La campanella mi scuote dal torpore. Sono seduta al mio posto. Come ci sia arrivata rimarrà un mistero irrisolto dell'universo. Sotto il mio polso destro un foglio, scritto con grafia perfetta, che viene sfilato in malo modo dalla prof, che sta raccogliendo i compiti in classe passando tra i banchi. Alice, seduta in prima fila, si volta e mi sorride, ammiccando. Non ricambio il sorriso. Proprio non me la sento. Sfioro la farfalla tatuata sulla clavicola con mano tremante. Per qualche arcano motivo mi sento vulnerabile, esposta.

Il fuoco.

Di nuovo questo maledetto fuoco.

Cumuli di cenere intorno a me.

Sono dieci.

Dieci.

Maledizione.

«Aria! Svegliati per la miseria! E' ora di cena! Possibile che tu non faccia che startene rinchiusa in quella stanza con le orecchie tappate dagli auricolari? Andiamo, tesoro! Ho preparato le tagliatelle alla boscaiola!» La matrigna ha fatto in modo di calmare mio padre, probabilmente tirando fuori chissà quali abilità amatorie. Troia. Con me non attacca. La odio. E mi fa schifo il pensiero che dorma al posto della mia mamma. Mi sollevo sui gomiti, stanca come se non riposassi da mesi.

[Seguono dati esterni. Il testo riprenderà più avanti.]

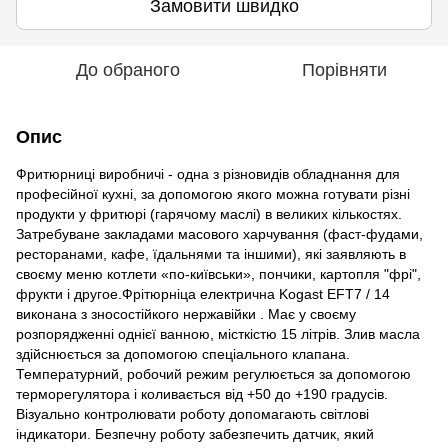
Замовити швидко
До обраного
Порівняти
Опис
Фритюрниці виробничі - одна з різновидів обладнання для
професійної кухні, за допомогою якого можна готувати різні
продукти у фритюрі (гарячому маслі) в великих кількостях.
Затребуване закладами масового харчування (фаст-фудами,
ресторанами, кафе, їдальнями та іншими), які заявляють в
своєму меню котлети «по-київськи», пончики, картопля "фрі",
фрукти і другое.Фрітюрніца електрична Kogast EFT7 / 14
виконана з зносостійкого нержавійки . Має у своєму
розпорядженні однієї ванною, місткістю 15 літрів. Злив масла
здійснюється за допомогою спеціального клапана.
Температурний, робочий режим регулюється за допомогою
терморегулятора і коливається від +50 до +190 градусів.
Візуально контролювати роботу допомагають світлові
індикатори. Безпечну роботу забезпечить датчик, який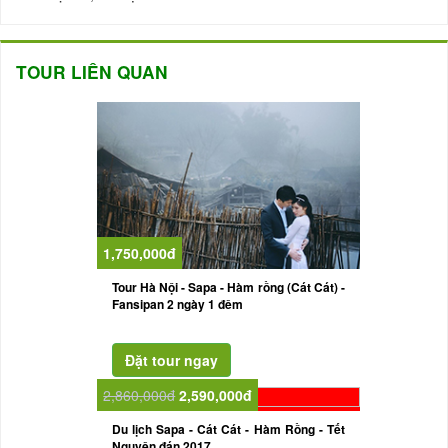
TOUR LIÊN QUAN
1,750,000đ
Tour Hà Nội - Sapa - Hàm rồng (Cát Cát) -
Fansipan 2 ngày 1 đêm
2,860,000đ
2,590,000đ
Du lịch Sapa - Cát Cát - Hàm Rồng - Tết
Nguyên đán 2017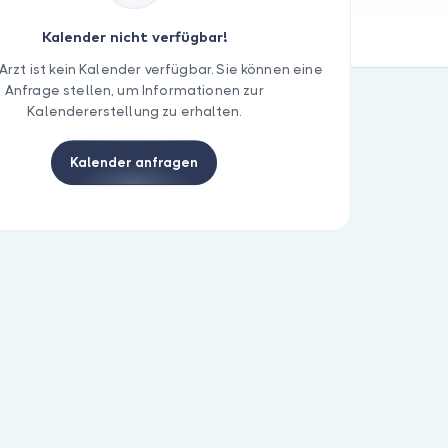
Kalender nicht verfügbar!
Arzt ist kein Kalender verfügbar. Sie können eine
Anfrage stellen, um Informationen zur
Kalendererstellung zu erhalten.
Kalender anfragen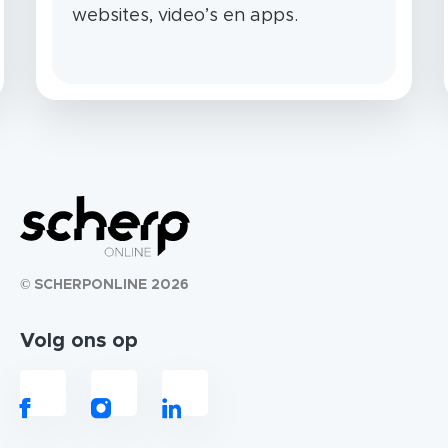
websites, video’s en apps.
© SCHERPONLINE 2026
Volg ons op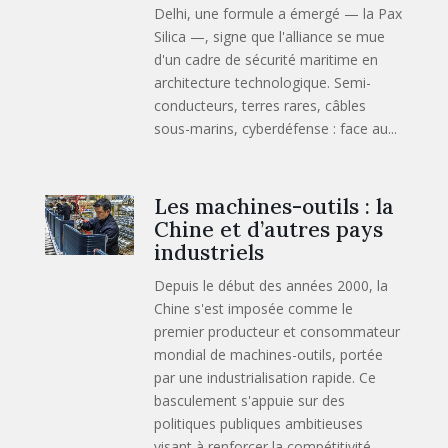
Delhi, une formule a émergé — la Pax
Silica —, signe que l'alliance se mue
d'un cadre de sécurité maritime en
architecture technologique. Semi-
conducteurs, terres rares, câbles
sous-marins, cyberdéfense : face au...
Les machines-outils : la
Chine et d’autres pays
industriels
Depuis le début des années 2000, la
Chine s'est imposée comme le
premier producteur et consommateur
mondial de machines-outils, portée
par une industrialisation rapide. Ce
basculement s'appuie sur des
politiques publiques ambitieuses
visant à renforcer la compétitivité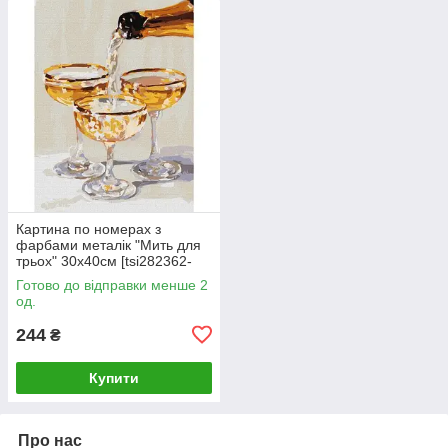
Картина по номерах з
фарбами металік "Мить для
трьох" 30х40см [tsi282362-
TSI]
Готово до відправки менше 2
од.
244
₴
Купити
Про нас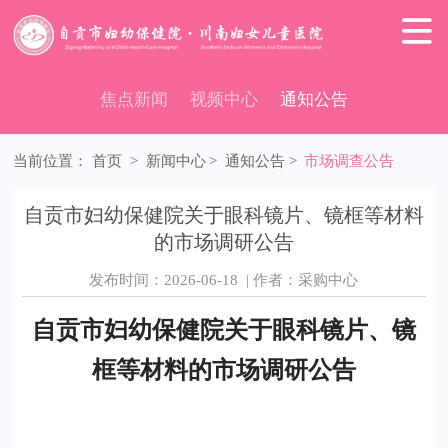

焦点新闻
视频中心
通知公告
当前位置：
首页
>
新闻中心
>
通知公告
>
市场调查公告
自贡市妇幼保健院关于眼科镜片、镜框等材料
的市场调研公告
发布时间：2026-06-18 | 作者：采购中心
自贡市妇幼保健院
关于眼科镜片、镜
框等材料的市场调研公告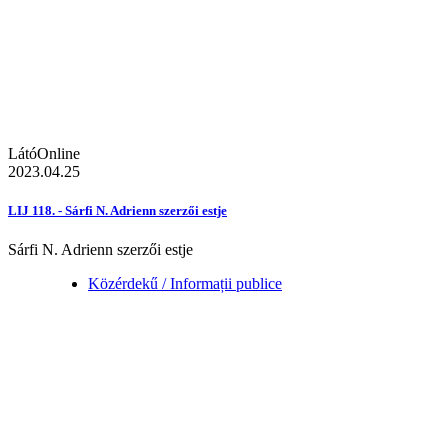
LátóOnline
2023.04.25
LIJ 118. - Sárfi N. Adrienn szerzői estje
Sárfi N. Adrienn szerzői estje
Közérdekű / Informații publice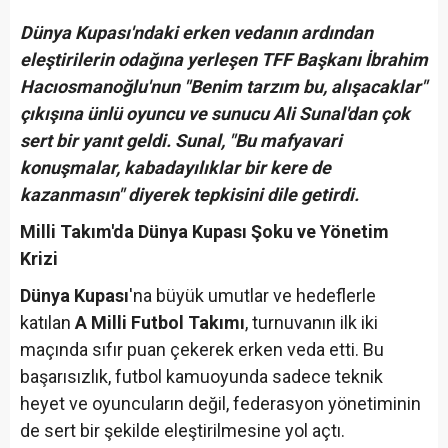
Dünya Kupası'ndaki erken vedanın ardından
eleştirilerin odağına yerleşen TFF Başkanı İbrahim
Hacıosmanoğlu'nun "Benim tarzım bu, alışacaklar"
çıkışına ünlü oyuncu ve sunucu Ali Sunal'dan çok
sert bir yanıt geldi. Sunal, "Bu mafyavari
konuşmalar, kabadayılıklar bir kere de
kazanmasın" diyerek tepkisini dile getirdi.
Milli Takım'da Dünya Kupası Şoku ve Yönetim
Krizi
Dünya Kupası
'na büyük umutlar ve hedeflerle
katılan
A Milli Futbol Takımı
, turnuvanın ilk iki
maçında sıfır puan çekerek erken veda etti. Bu
başarısızlık, futbol kamuoyunda sadece teknik
heyet ve oyuncuların değil, federasyon yönetiminin
de sert bir şekilde eleştirilmesine yol açtı.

Dieci cumuli di cenere fumante, disposti in cerchio, io nel mezzo. Intorno a me un sacco di gente con il capo coperto da un cappuccio azzurro. Indossavano una specie di tunica. Non potevo vedere i loro visi, non potevo guardarli negli occhi. Ero pietrificata, al centro di questo cerchio, con addosso uno strano abito azzurro, prezioso. Sul corpetto erano incastonate delle pietre. Un brivido percorre la mia spina dorsale, facendomi schizzare in piedi. Apro il cassetto del mio comodino con violenza, facendolo cadere sul pavimento. Il medaglione d'argento con le pietre azzurre giace al centro del cassetto, in mezzo alle mutande. Pietre identiche a quelle che rivestivano completamente il corpetto che indossavo nella visione. Richiudo il cassetto senza toccare il gioiello, incapace di smettere di tremare.

«Aria! Scendi, la pasta si sta raffreddando! E poi devi assolutamente sentire cosa stanno dicendo al telegiornale, sbrigati!» Nascondo il viso nei palmi delle mani, mentre la voce della matrigna mi perfora il cranio. Scendo le scale con l'andatura che doveva avere Anna Bolena il giorno della decapitazione.

«Sono spariti tutti, Aria! I dieci ragazzi che ti hanno aggredita! Scomparsi tutti quanti!» gracchia Amelia, posandomi un piatto davanti, mentre mi accascio sulla sedia. L'odore del cibo mi rivolta lo stomaco. La nausea acida mi sta abradendo l'esofago. Mi alzo di scatto e schizzo in bagno giusto in tempo, mentre il giornalista parla di collegamento tra le sparizioni.

Ci manca solo che mi accusino di omicidio.